What the task asks
Return each record shown beneath, word for word.

(Collected data)
========
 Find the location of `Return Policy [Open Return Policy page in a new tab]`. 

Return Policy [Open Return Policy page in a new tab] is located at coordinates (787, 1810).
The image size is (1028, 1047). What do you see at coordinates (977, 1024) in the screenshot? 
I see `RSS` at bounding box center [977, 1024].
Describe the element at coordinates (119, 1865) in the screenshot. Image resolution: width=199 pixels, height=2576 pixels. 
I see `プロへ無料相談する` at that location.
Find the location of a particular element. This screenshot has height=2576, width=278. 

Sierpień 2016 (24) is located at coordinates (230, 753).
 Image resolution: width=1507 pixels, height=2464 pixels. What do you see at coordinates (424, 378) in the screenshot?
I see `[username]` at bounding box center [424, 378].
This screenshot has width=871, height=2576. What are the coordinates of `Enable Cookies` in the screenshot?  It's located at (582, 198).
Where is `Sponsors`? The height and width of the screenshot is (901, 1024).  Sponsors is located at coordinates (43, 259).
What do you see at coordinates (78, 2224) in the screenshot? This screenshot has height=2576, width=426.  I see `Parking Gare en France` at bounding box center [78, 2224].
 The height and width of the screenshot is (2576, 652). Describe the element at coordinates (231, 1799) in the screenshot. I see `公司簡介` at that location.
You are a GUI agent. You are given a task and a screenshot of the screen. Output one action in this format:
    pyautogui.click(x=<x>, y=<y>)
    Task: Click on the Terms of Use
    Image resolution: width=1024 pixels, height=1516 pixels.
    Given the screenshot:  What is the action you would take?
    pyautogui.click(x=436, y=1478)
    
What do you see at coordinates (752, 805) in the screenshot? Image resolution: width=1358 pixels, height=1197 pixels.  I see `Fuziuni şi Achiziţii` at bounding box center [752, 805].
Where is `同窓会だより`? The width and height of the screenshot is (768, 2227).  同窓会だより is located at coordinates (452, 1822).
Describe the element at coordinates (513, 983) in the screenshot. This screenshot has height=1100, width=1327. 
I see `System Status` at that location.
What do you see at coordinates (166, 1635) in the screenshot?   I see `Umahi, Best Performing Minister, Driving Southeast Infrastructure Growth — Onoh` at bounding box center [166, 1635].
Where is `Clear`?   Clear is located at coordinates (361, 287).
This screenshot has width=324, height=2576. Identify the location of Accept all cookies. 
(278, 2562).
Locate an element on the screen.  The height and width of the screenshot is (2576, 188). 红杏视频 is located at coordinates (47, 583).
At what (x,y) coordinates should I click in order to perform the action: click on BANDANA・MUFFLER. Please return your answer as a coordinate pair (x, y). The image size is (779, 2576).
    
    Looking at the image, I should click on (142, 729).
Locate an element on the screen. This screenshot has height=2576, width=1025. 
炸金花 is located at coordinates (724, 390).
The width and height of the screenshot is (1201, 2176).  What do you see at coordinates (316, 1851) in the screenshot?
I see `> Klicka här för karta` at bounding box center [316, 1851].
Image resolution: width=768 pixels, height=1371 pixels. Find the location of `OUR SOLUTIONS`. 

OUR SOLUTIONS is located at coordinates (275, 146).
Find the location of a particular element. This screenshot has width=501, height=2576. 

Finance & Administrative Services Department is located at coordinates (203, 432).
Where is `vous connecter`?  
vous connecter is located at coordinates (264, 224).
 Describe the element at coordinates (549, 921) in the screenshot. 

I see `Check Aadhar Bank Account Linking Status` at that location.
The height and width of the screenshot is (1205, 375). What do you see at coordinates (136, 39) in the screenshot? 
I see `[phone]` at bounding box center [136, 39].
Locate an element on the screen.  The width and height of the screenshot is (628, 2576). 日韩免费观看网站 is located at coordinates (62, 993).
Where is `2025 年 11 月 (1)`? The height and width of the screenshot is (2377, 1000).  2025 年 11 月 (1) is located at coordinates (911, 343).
========
Final answer
 Find the location of `Return Policy [Open Return Policy page in a new tab]`. 

Return Policy [Open Return Policy page in a new tab] is located at coordinates (787, 1810).
The image size is (1028, 1047). What do you see at coordinates (977, 1024) in the screenshot? 
I see `RSS` at bounding box center [977, 1024].
Describe the element at coordinates (119, 1865) in the screenshot. Image resolution: width=199 pixels, height=2576 pixels. 
I see `プロへ無料相談する` at that location.
Find the location of a particular element. This screenshot has height=2576, width=278. 

Sierpień 2016 (24) is located at coordinates (230, 753).
 Image resolution: width=1507 pixels, height=2464 pixels. What do you see at coordinates (424, 378) in the screenshot?
I see `[username]` at bounding box center [424, 378].
This screenshot has width=871, height=2576. What are the coordinates of `Enable Cookies` in the screenshot?  It's located at (582, 198).
Where is `Sponsors`? The height and width of the screenshot is (901, 1024).  Sponsors is located at coordinates (43, 259).
What do you see at coordinates (78, 2224) in the screenshot? This screenshot has height=2576, width=426.  I see `Parking Gare en France` at bounding box center [78, 2224].
 The height and width of the screenshot is (2576, 652). Describe the element at coordinates (231, 1799) in the screenshot. I see `公司簡介` at that location.
You are a GUI agent. You are given a task and a screenshot of the screen. Output one action in this format:
    pyautogui.click(x=<x>, y=<y>)
    Task: Click on the Terms of Use
    Image resolution: width=1024 pixels, height=1516 pixels.
    Given the screenshot:  What is the action you would take?
    pyautogui.click(x=436, y=1478)
    
What do you see at coordinates (752, 805) in the screenshot? Image resolution: width=1358 pixels, height=1197 pixels.  I see `Fuziuni şi Achiziţii` at bounding box center [752, 805].
Where is `同窓会だより`? The width and height of the screenshot is (768, 2227).  同窓会だより is located at coordinates (452, 1822).
Describe the element at coordinates (513, 983) in the screenshot. This screenshot has height=1100, width=1327. 
I see `System Status` at that location.
What do you see at coordinates (166, 1635) in the screenshot?   I see `Umahi, Best Performing Minister, Driving Southeast Infrastructure Growth — Onoh` at bounding box center [166, 1635].
Where is `Clear`?   Clear is located at coordinates (361, 287).
This screenshot has width=324, height=2576. Identify the location of Accept all cookies. 
(278, 2562).
Locate an element on the screen.  The height and width of the screenshot is (2576, 188). 红杏视频 is located at coordinates (47, 583).
At what (x,y) coordinates should I click in order to perform the action: click on BANDANA・MUFFLER. Please return your answer as a coordinate pair (x, y). The image size is (779, 2576).
    
    Looking at the image, I should click on (142, 729).
Locate an element on the screen. This screenshot has height=2576, width=1025. 
炸金花 is located at coordinates (724, 390).
The width and height of the screenshot is (1201, 2176).  What do you see at coordinates (316, 1851) in the screenshot?
I see `> Klicka här för karta` at bounding box center [316, 1851].
Image resolution: width=768 pixels, height=1371 pixels. Find the location of `OUR SOLUTIONS`. 

OUR SOLUTIONS is located at coordinates (275, 146).
Find the location of a particular element. This screenshot has width=501, height=2576. 

Finance & Administrative Services Department is located at coordinates (203, 432).
Where is `vous connecter`?  
vous connecter is located at coordinates (264, 224).
 Describe the element at coordinates (549, 921) in the screenshot. 

I see `Check Aadhar Bank Account Linking Status` at that location.
The height and width of the screenshot is (1205, 375). What do you see at coordinates (136, 39) in the screenshot? 
I see `[phone]` at bounding box center [136, 39].
Locate an element on the screen.  The width and height of the screenshot is (628, 2576). 日韩免费观看网站 is located at coordinates (62, 993).
Where is `2025 年 11 月 (1)`? The height and width of the screenshot is (2377, 1000).  2025 年 11 月 (1) is located at coordinates (911, 343).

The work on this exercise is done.